**Data extract**
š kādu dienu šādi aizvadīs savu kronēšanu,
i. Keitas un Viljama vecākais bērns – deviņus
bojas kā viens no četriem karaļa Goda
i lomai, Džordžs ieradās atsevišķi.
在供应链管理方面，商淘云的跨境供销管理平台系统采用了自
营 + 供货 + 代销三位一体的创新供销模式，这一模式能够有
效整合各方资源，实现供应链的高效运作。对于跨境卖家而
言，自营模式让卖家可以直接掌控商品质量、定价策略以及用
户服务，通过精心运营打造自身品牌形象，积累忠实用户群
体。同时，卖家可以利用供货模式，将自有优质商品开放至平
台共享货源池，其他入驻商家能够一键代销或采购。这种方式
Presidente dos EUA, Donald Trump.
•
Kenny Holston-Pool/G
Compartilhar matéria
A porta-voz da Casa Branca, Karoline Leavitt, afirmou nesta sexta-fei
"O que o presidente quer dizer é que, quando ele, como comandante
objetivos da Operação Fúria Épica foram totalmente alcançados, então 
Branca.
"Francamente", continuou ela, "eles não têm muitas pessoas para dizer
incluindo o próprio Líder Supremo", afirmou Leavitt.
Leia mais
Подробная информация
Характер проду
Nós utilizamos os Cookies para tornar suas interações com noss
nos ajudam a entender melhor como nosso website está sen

...

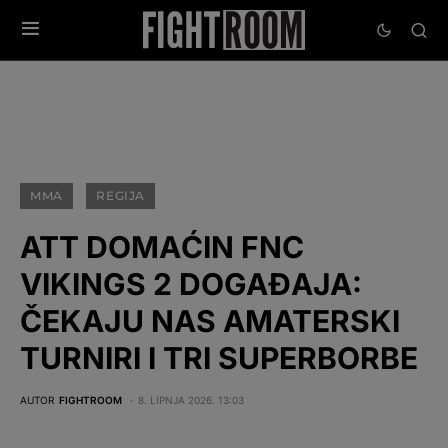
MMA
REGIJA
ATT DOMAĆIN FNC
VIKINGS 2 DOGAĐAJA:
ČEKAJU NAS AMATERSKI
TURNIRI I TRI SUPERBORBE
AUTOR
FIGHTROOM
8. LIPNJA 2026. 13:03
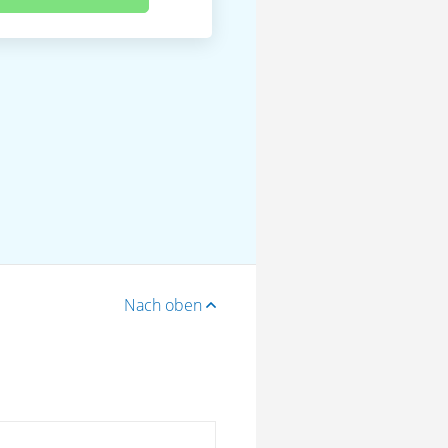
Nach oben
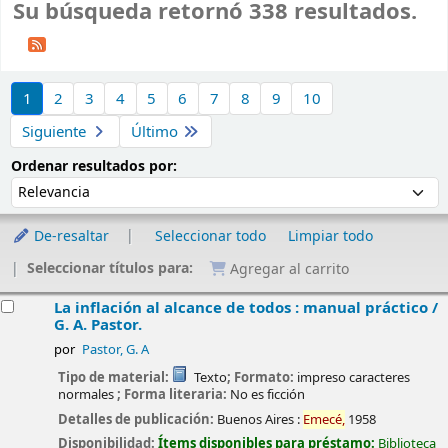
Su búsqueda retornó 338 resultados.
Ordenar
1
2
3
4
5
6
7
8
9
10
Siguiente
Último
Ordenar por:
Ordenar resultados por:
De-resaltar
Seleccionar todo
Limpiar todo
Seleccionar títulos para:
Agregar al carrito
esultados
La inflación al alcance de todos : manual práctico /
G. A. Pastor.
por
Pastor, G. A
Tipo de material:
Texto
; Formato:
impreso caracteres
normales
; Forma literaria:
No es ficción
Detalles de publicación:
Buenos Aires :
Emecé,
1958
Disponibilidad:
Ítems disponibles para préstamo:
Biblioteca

**Work order**
Using the material above, transcribe exactly the lines from the line with "š kādu dienu" to the line with "言，自营模式让卖家可以直接掌控商品质量、定价策略以及用"; both count, and nothing else goes in.

**The answer**
š kādu dienu šādi aizvadīs savu kronēšanu,
i. Keitas un Viljama vecākais bērns – deviņus
bojas kā viens no četriem karaļa Goda
i lomai, Džordžs ieradās atsevišķi.
在供应链管理方面，商淘云的跨境供销管理平台系统采用了自
营 + 供货 + 代销三位一体的创新供销模式，这一模式能够有
效整合各方资源，实现供应链的高效运作。对于跨境卖家而
言，自营模式让卖家可以直接掌控商品质量、定价策略以及用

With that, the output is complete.